At the 64th Session of Berkeley Model United Nations, delegates worked hard to argue their positions, collaborate with others, and pass resolutions. BMUN is a great way to explore the campus and meet new people as well as raise one’s awareness to global issues.
For many, BMUN is a chance to work on problem solving and public speaking skills. Months of research leading up to the event allowed the delegates to use their vast bank of knowledge to create and propose innovative solutions. As BMUN is a formal event, delegates are encouraged to use formal language when speaking. Many of the speeches are drenched in SAT vocabulary, political terms, and yes, puns. Along with this, all delegates are expected to learn BMUN lingo, a language in and of itself.

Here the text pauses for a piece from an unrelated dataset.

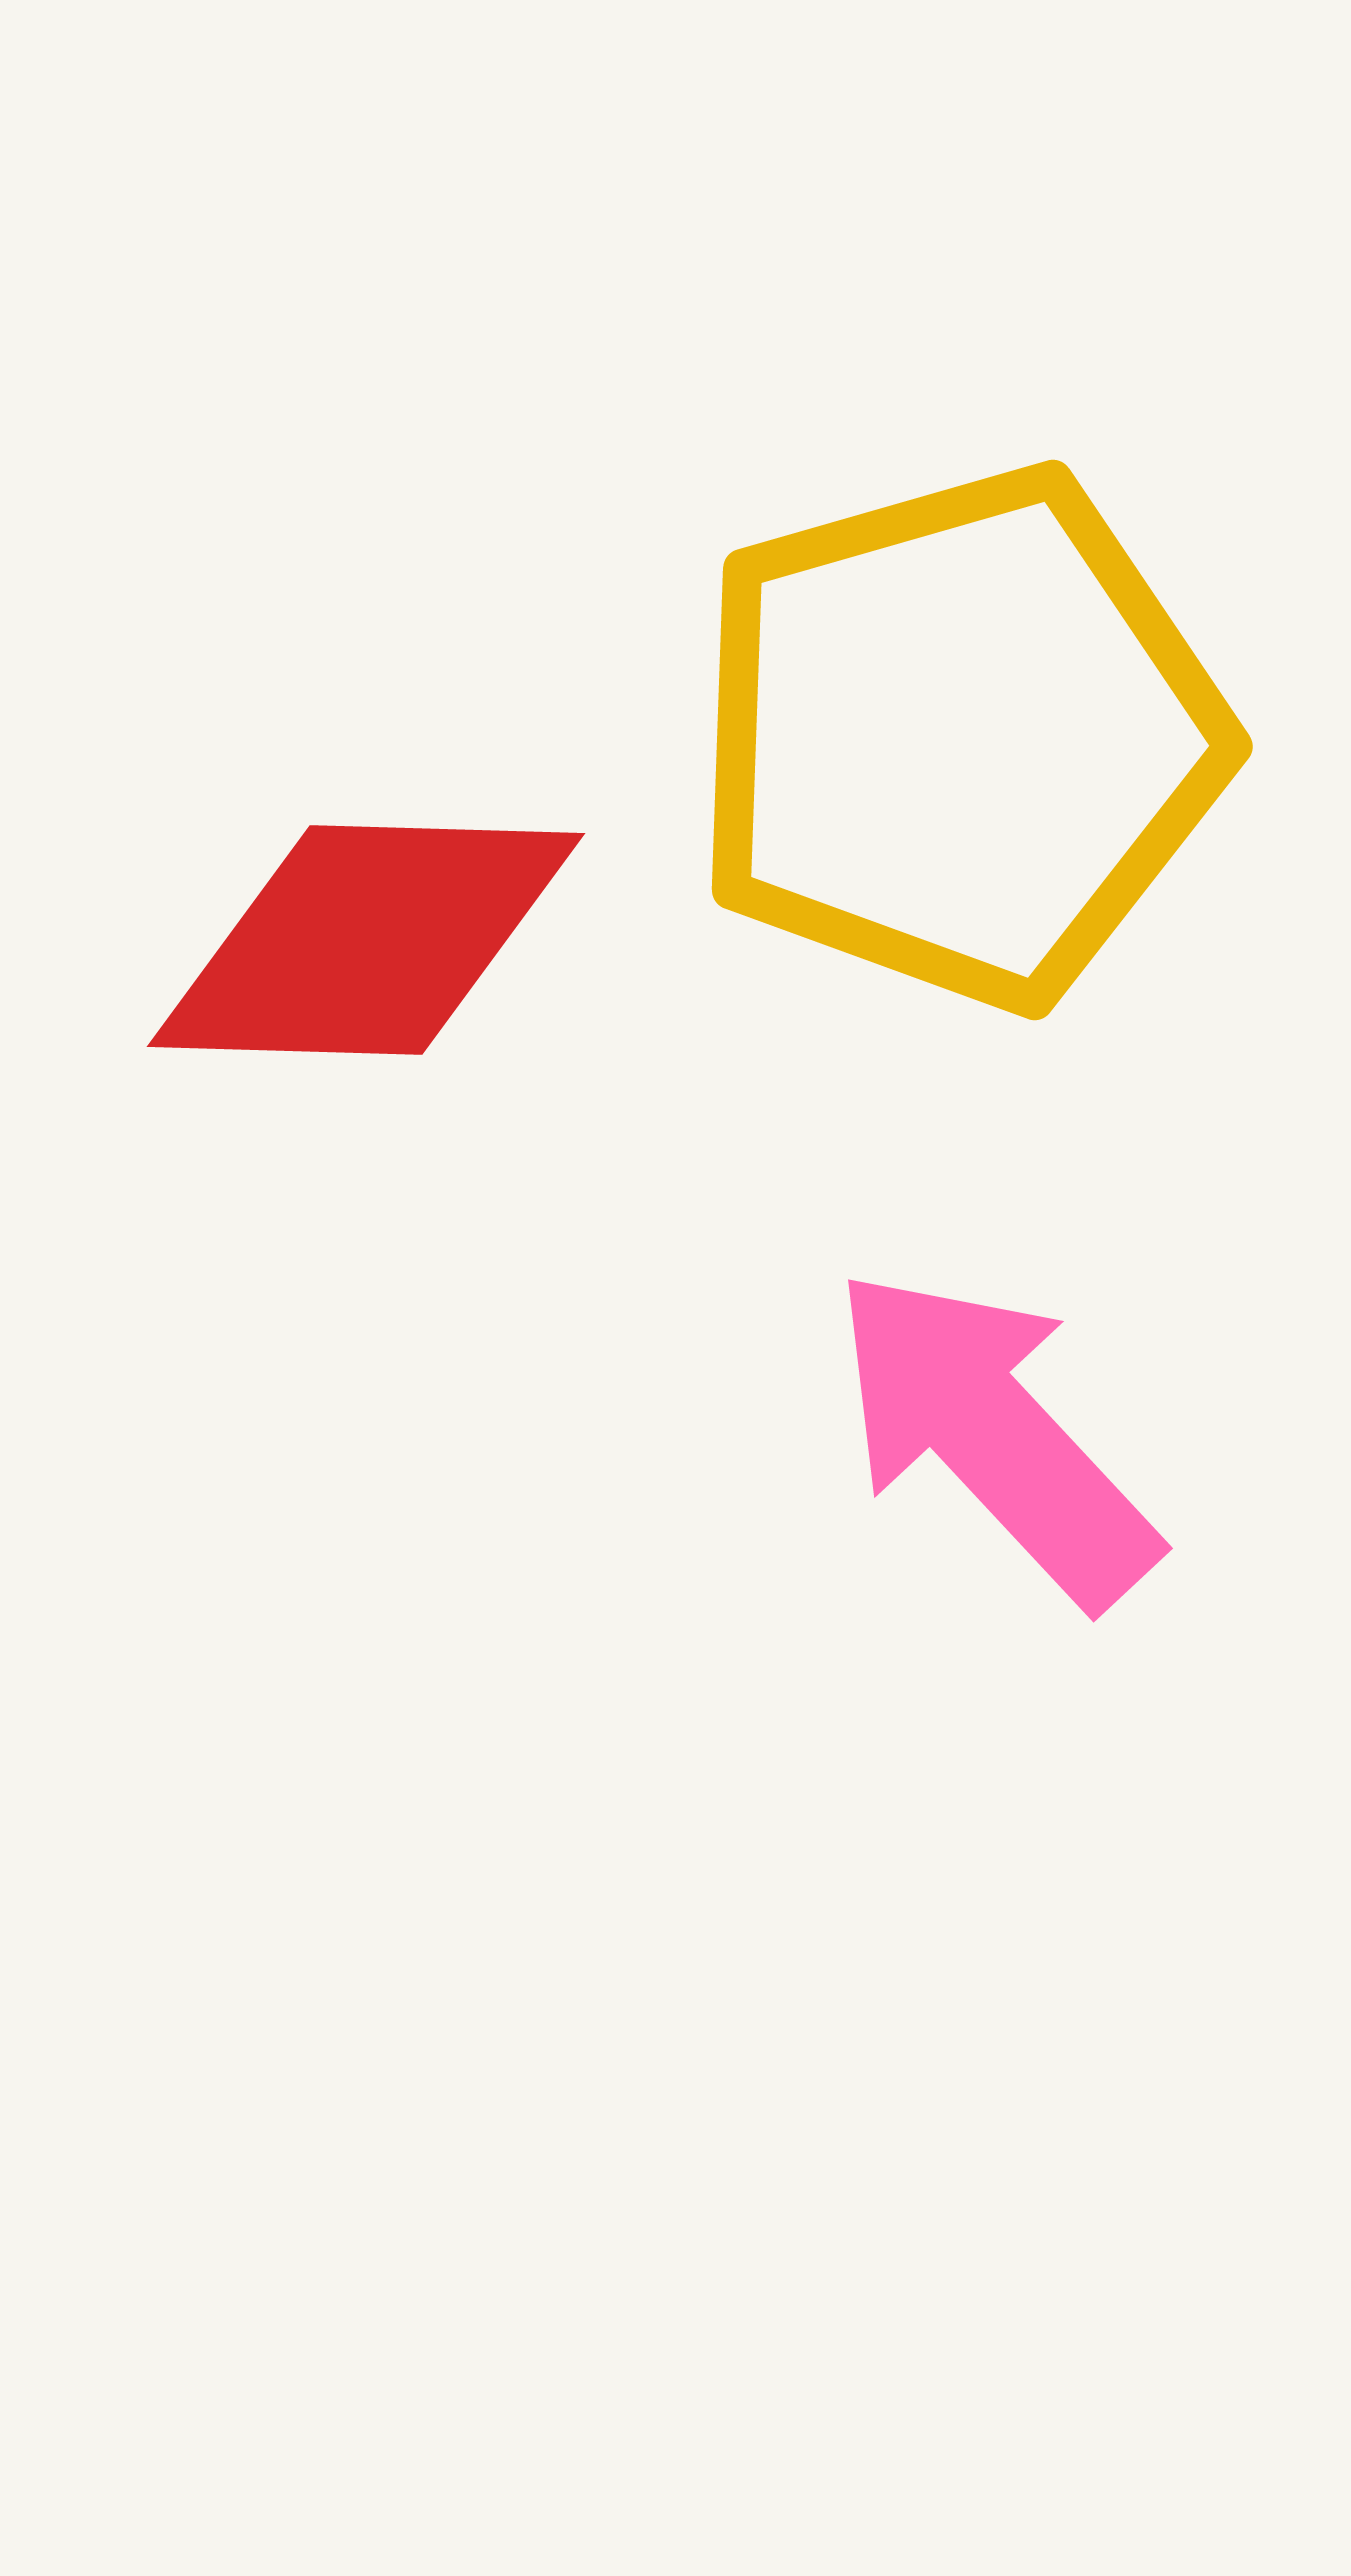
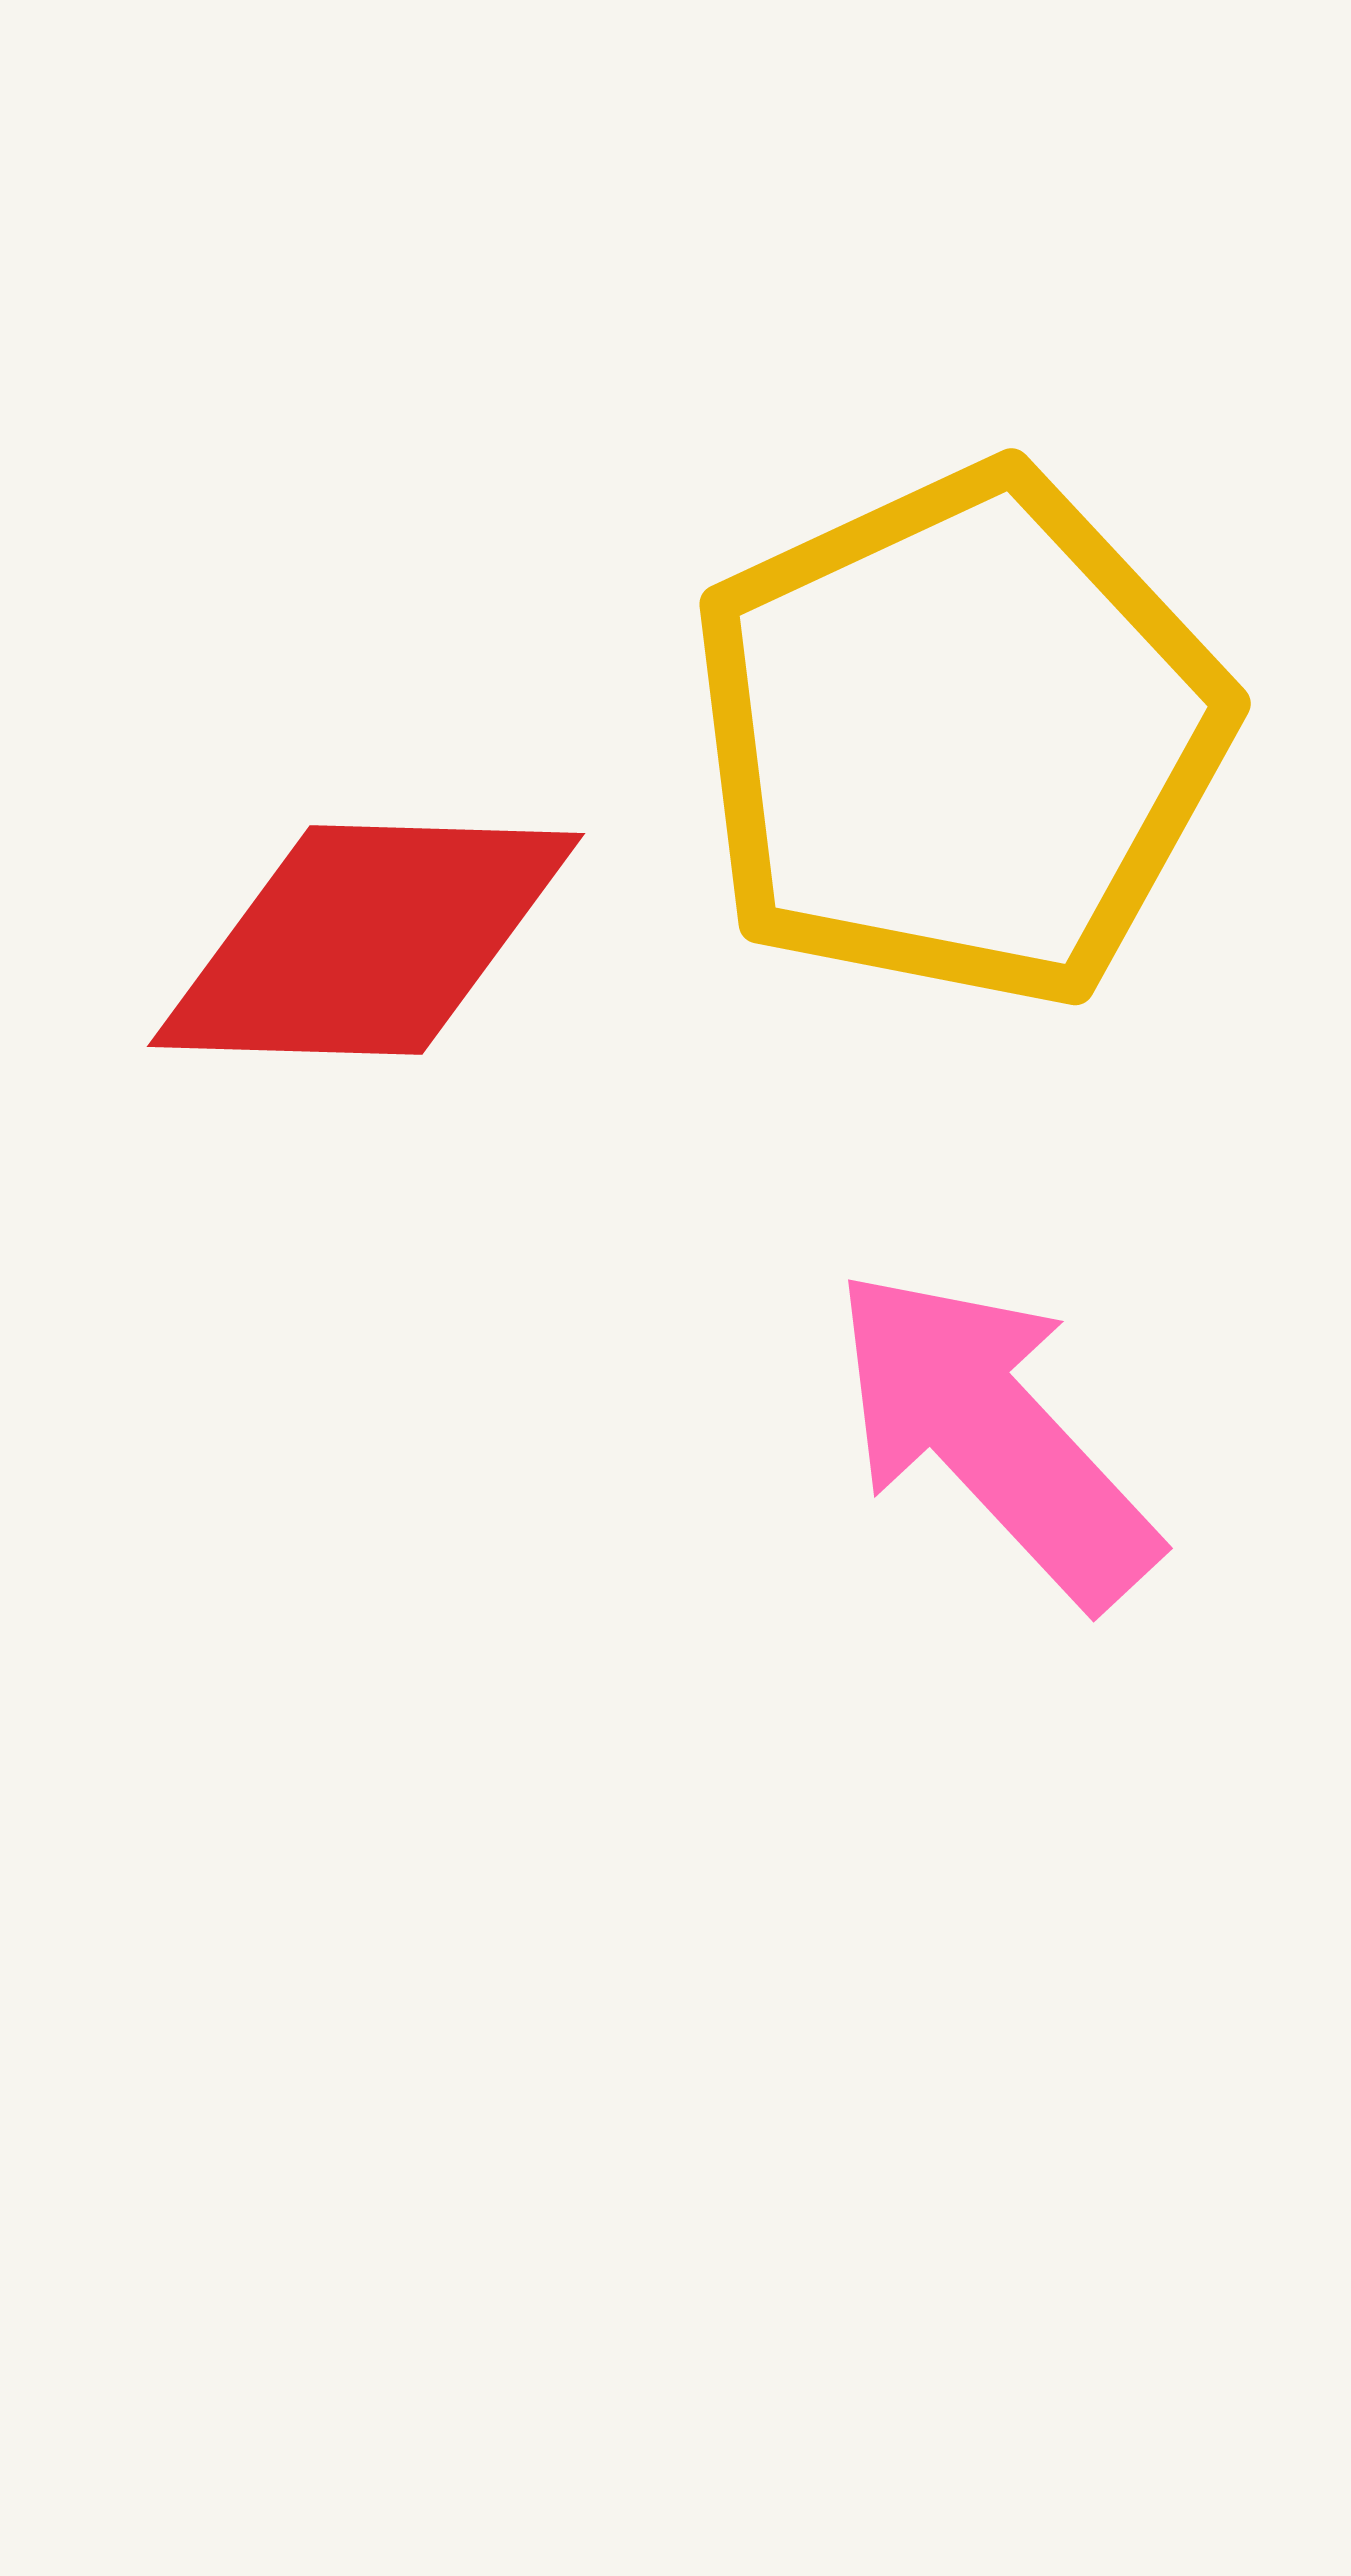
yellow pentagon: rotated 9 degrees counterclockwise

Of course, it’s not all work no play. Because we aren’t the actual United Nations, we are allowed to pass absurd and ridiculous resolutions as well as realistic ones. The topic of wall building was a popular solution due to the delegates’ political awareness. There were resolutions to build a wall around the Arctic Circle as well as one to build the Second Great Wall of China. As always, BMUN is always filled with wordplay. Some of the best puns that day included “There’s green tea and there’s black tea, but what we need to face, is reali-TEA,” “Needless to say we PUTIN in his place,” and “Delegates, we KUWAIT no longer.” In one committee where Russia captured a Norwegian research ship, delegates groaned as an old pun began to be recited. However, groans quickly turned into applause as the delegate placed a creative spin on an overused favorite. What used to be “There are big ships and there are little ships, but what we really need, are relationSHIPS,” turned into “There are big ships and there are little ships, but what we really need is for Russia to stop attacking other people’s ships.” One rapporteur said it best, “This weekend was filled with cut-throat coalitions, radical resolutions, and far too many nautical puns.”